The mixture is maintained in a molten state by passing current through the cell causing resistive heating of the electrolyte. The current used is 100,000A and the potential is 4-5 V.

Applications of Virgin Aluminium

Some of the key applications of virgin Aluminium are:

  • Transportation material including airplanes, automobiles, trucks, marine vessels, etc.
  • Packaging such as cans, foils
  • Construction such as doors, windows, siding
  • Consumer durables such as cooking utensils, appliances
  • Machinery
  • Electrical transmission lines, wiring, sheathing
  • In connecting rods, pistons to provide less friction, better balance and lower bearing loads implying less energy is needed to overcome inertia

Environmental Impacts of Aluminium

Pollution caused by Aluminium smelters are a serious concern since it affects vegetation, humans, soils and animals. Emitted substances include particulate and gaseous fluorides, carbon and alumina dust, carbon dioxide, carbon monoxide and gaseous sulfur dioxide. Fluorides are of serious environmental concern resulting in damage to animal and plant life. CF4, C2F6 and PFCs are extremely harmful to the environment.

Aluminium can hazardous when it gets accumulated in landfills especially due to acidifying problems. It is possible that Aluminium gets accumulated in plants and causes health issues for animals consuming these plants. Aluminium concentration is quite high in acidified lakes resulting in a decrease in the number of amphibians and fish since Aluminium ions react with the proteins in the fish gills and frog’s embryos.

Birds consuming these contaminated fish also get affected causing thinning of the eggshell and chicks with low birth-weight. Animals breathing in Aluminium may have lung problems, weight loss and reduction in activity levels. High Aluminium concentration in groundwater of acidified soils may damage the roots of trees.

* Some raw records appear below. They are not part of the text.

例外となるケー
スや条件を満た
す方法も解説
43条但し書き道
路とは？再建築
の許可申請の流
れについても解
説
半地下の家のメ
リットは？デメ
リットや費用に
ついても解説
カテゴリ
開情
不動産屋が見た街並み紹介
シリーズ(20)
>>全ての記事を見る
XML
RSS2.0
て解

Recycling Process of Aluminium

Aluminium definitely needs to be recycled and currently used alumiun beverage cans (UBCs) are being recycled largely. Recycling of a single Aluminium beverage can is said to save sufficient amount of energy that can run a television set for 3 h. Most of the recycled Aluminium is used to make new cans, which can return to the grocer's shelf in less than 60 days of being collected. Aluminium can be recycled ‘n’ number of times and the recycling process does not in anyway diminish the quality or properties of Aluminium. The recycling process utilizes just 5% of the energy needed to produce new Aluminium and just 5% of greenhouse gases are emitted. Hence around 75% of Aluminium ever produced is still being used today.

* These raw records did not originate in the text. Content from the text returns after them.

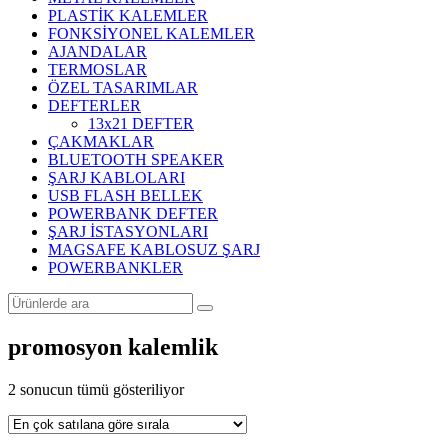
PLASTİK KALEMLER
FONKSİYONEL KALEMLER
AJANDALAR
TERMOSLAR
ÖZEL TASARIMLAR
DEFTERLER
13x21 DEFTER
ÇAKMAKLAR
BLUETOOTH SPEAKER
ŞARJ KABLOLARI
USB FLASH BELLEK
POWERBANK DEFTER
ŞARJ İSTASYONLARI
MAGSAFE KABLOSUZ ŞARJ
POWERBANKLER
promosyon kalemlik
Popülerliğe
2 sonucun tümü gösteriliyor
göre
sıralandı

Recycling of used beverage cans follow the following steps:

  • Firstly, bales of UBCs are shredded ensuring that smelters do not receive trapped liquid and easy separation of large-sized impurities is done.
  • Secondly magnetic separation is done wherein iron-containing contaminants are removed.
  • Thirdly mechanical separation is done wherein denser contaminants such as zinc, lead, stainless steel and high-nickel iron are removed.
  • Additional processing include delacquering wherein cans are brought to temperatures just below melting, which is required in order to remove organic contaminants.
  • Thermomechanical separation includes further breakdown of lid alloy pieces and different alloys are separated by a filter.
  • Separate processing of the body materials and lid is done by melting the UBCs into ingots, removing the impurities as skim, which is then treated to increase the recovery of Aluminium.

The recycling process can be improved by separating iron-zirconium particles based on density. The amount of new scrap remelted can be reduced. A more efficient shape such as square or rectangular prism can be adopted.

Applications of Recycled Aluminium

Recycled Aluminium can be used for the same applications that virgin Aluminium is used. Recycled Aluminium is used in transportation equipment, packaging and containers, durable goods and construction materials.